TASK INPUTS:
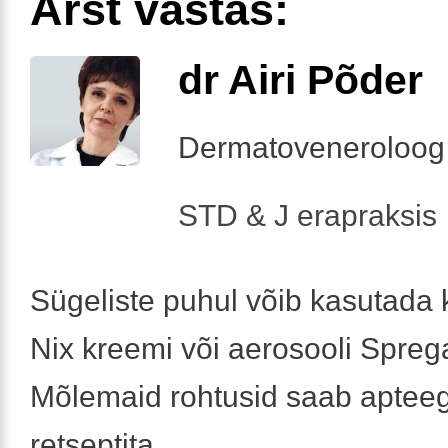
Arst vastas:
dr Airi Põder
Dermatoveneroloog
STD & J erapraksis
Sügeliste puhul võib kasutada 
Nix kreemi või aerosooli Sprega
Mõlemaid rohtusid saab apteeg
retseptita.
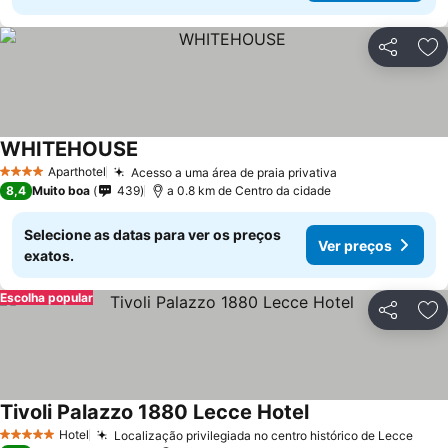
Partilhar
Ad
WHITEHOUSE
Aparthotel
Acesso a uma área de praia privativa
4 Estrelas
8,4
Muito boa
439
a 0.8 km de Centro da cidade
Selecione as datas para ver os preços
Ver preços
exatos.
Escolha popular
Partilhar
Ad
Tivoli Palazzo 1880 Lecce Hotel
Hotel
Localização privilegiada no centro histórico de Lecce
5 Estrelas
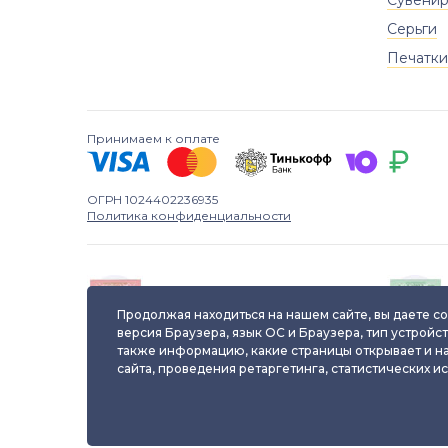
Сувени
Серьги
Печатки
Принимаем к оплате
ОГРН 1024402236935
Политика конфиденциальности
Паспорт уникального
ювелирного изделия
Продолжая находиться на нашем сайте, вы даете со
версия Браузера, язык ОС и Браузера, тип устройст
также информацию, какие страницы открывает и н
сайта, проведения ретаргетинга, статистических и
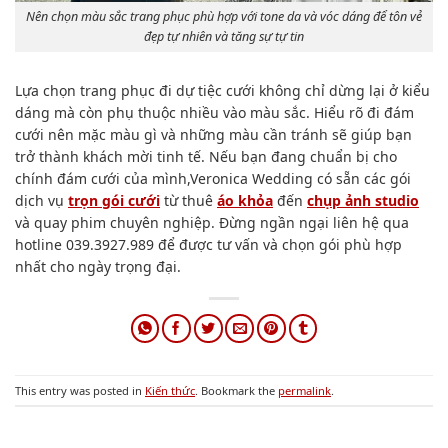
Nên chọn màu sắc trang phục phù hợp với tone da và vóc dáng để tôn vẻ
đẹp tự nhiên và tăng sự tự tin
Lựa chọn trang phục đi dự tiệc cưới không chỉ dừng lại ở kiểu
dáng mà còn phụ thuộc nhiều vào màu sắc. Hiểu rõ đi đám
cưới nên mặc màu gì và những màu cần tránh sẽ giúp bạn
trở thành khách mời tinh tế. Nếu bạn đang chuẩn bị cho
chính đám cưới của mình,Veronica Wedding có sẵn các gói
dịch vụ
trọn gói cưới
từ thuê
áo khỏa
đến
chụp ảnh studio
và quay phim chuyên nghiệp. Đừng ngần ngại liên hệ qua
hotline 039.3927.989 để được tư vấn và chọn gói phù hợp
nhất cho ngày trọng đại.
This entry was posted in
Kiến thức
. Bookmark the
permalink
.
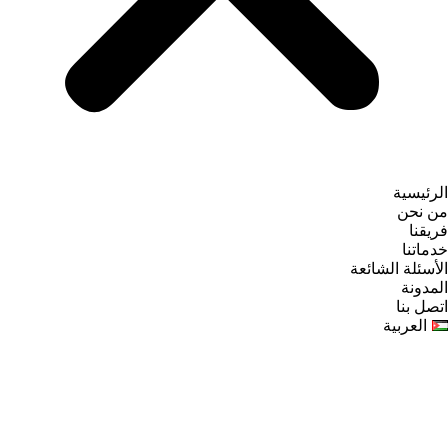
الرئيسية
من نحن
فريقنا
خدماتنا
الأسئلة الشائعة
المدونة
اتصل بنا
العربية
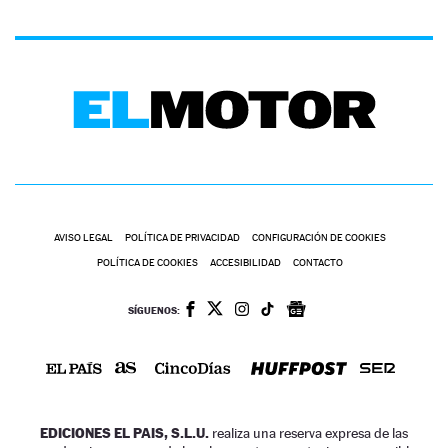
AVISO LEGAL
POLÍTICA DE PRIVACIDAD
CONFIGURACIÓN DE COOKIES
POLÍTICA DE COOKIES
ACCESIBILIDAD
CONTACTO
SÍGUENOS:
EDICIONES EL PAIS, S.L.U.
realiza una reserva expresa de las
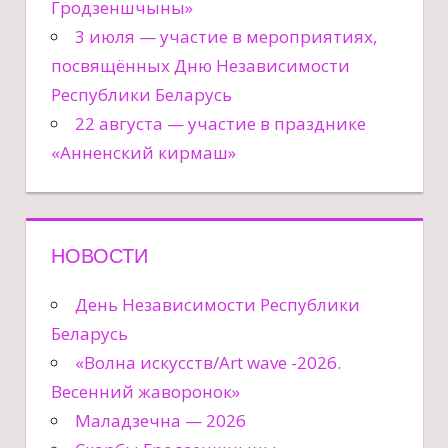
Гродзеншчыны»
3 июля — участие в мероприятиях,
посвящённых Дню Независимости
Республики Беларусь
22 августа — участие в празднике
«Анненский кирмаш»
НОВОСТИ
День Независимости Республики
Беларусь
«Волна искусств/Art wave -2026.
Весенний жаворонок»
Маладзечна — 2026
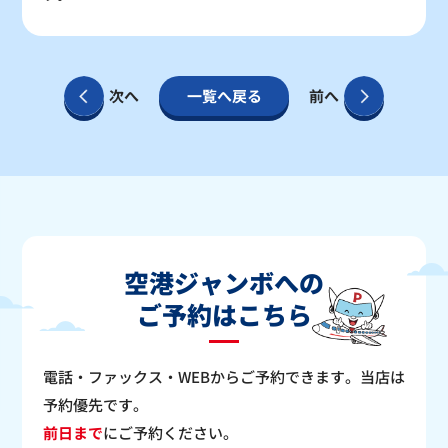
30
31
〇
〇
次へ
一覧へ戻る
前へ
：シーズン料金
〇
：空車
△
：残り僅か
×
：満車
空港ジャンボへの
ご予約はこちら
電話・ファックス・WEBからご予約できます。当店は
予約優先です。
前日まで
にご予約ください。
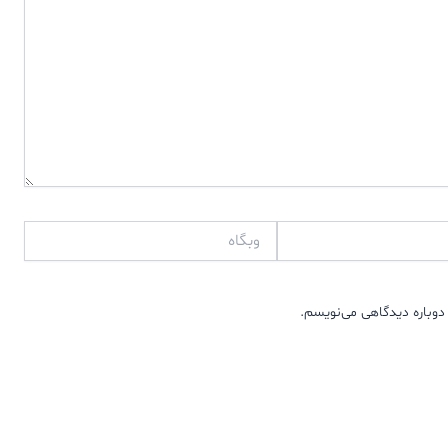
وبگاه
دوباره دیدگاهی می‌نویسم.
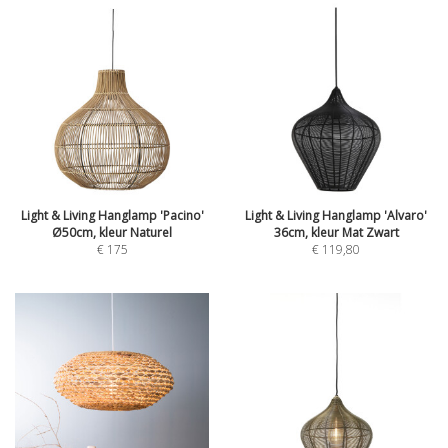
Light & Living Hanglamp 'Pacino'
Light & Living Hanglamp 'Alvaro'
Ø50cm, kleur Naturel
36cm, kleur Mat Zwart
€
175
€
119,80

ABOUT THIS EXERCISE:
Write out the material above exactly; no pictures.

SOLUTION:
Arst vastas:
dr Airi Põder
Dermatoveneroloog
STD & J erapraksis
Sügeliste puhul võib kasutada 
Nix kreemi või aerosooli Sprega
Mõlemaid rohtusid saab apteeg
retseptita.
Partilhar
Ad
WHITEHOUSE
Aparthotel
Acesso a uma área de praia privativa
4 Estrelas
8,4
Muito boa
439
a 0.8 km de Centro da cidade
Selecione as datas para ver os preços
Ver preços
exatos.
Escolha popular
Partilhar
Ad
Tivoli Palazzo 1880 Lecce Hotel
Hotel
Localização privilegiada no centro histórico de Lecce
5 Estrelas
Сувени
Серьги
Печатки
Принимаем к оплате
ОГРН 1024402236935
Политика конфиденциальности
Паспорт уникального
ювелирного изделия
Продолжая находиться на нашем сайте, вы даете со
версия Браузера, язык ОС и Браузера, тип устройст
также информацию, какие страницы открывает и н
сайта, проведения ретаргетинга, статистических и
Nên chọn màu sắc trang phục phù hợp với tone da và vóc dáng để tôn vẻ
đẹp tự nhiên và tăng sự tự tin
Lựa chọn trang phục đi dự tiệc cưới không chỉ dừng lại ở kiểu
dáng mà còn phụ thuộc nhiều vào màu sắc. Hiểu rõ đi đám
cưới nên mặc màu gì và những màu cần tránh sẽ giúp bạn
trở thành khách mời tinh tế. Nếu bạn đang chuẩn bị cho
chính đám cưới của mình,Veronica Wedding có sẵn các gói
dịch vụ
trọn gói cưới
từ thuê
áo khỏa
đến
chụp ảnh studio
và quay phim chuyên nghiệp. Đừng ngần ngại liên hệ qua
hotline 039.3927.989 để được tư vấn và chọn gói phù hợp
nhất cho ngày trọng đại.
This entry was posted in
Kiến thức
. Bookmark the
permalink
.
الرئيسية
من نحن
فريقنا
خدماتنا
الأسئلة الشائعة
المدونة
اتصل بنا
العربية
AVISO LEGAL
POLÍTICA DE PRIVACIDAD
CONFIGURACIÓN DE COOKIES
POLÍTICA DE COOKIES
ACCESIBILIDAD
CONTACTO
SÍGUENOS:
EDICIONES EL PAIS, S.L.U.
realiza una reserva expresa de las
Гродзеншчыны»
3 июля — участие в мероприятиях,
посвящённых Дню Независимости
Республики Беларусь
22 августа — участие в празднике
«Анненский кирмаш»
НОВОСТИ
День Независимости Республики
Беларусь
«Волна искусств/Art wave -2026.
Весенний жаворонок»
Маладзечна — 2026
30
31
〇
〇
次へ
一覧へ戻る
前へ
：シーズン料金
〇
：空車
△
：残り僅か
×
：満車
空港ジャンボへの
ご予約はこちら
電話・ファックス・WEBからご予約できます。当店は
予約優先です。
前日まで
にご予約ください。
وبگاه
دوباره دیدگاهی می‌نویسم.
Light & Living Hanglamp 'Pacino'
Light & Living Hanglamp 'Alvaro'
Ø50cm, kleur Naturel
36cm, kleur Mat Zwart
€
175
€
119,80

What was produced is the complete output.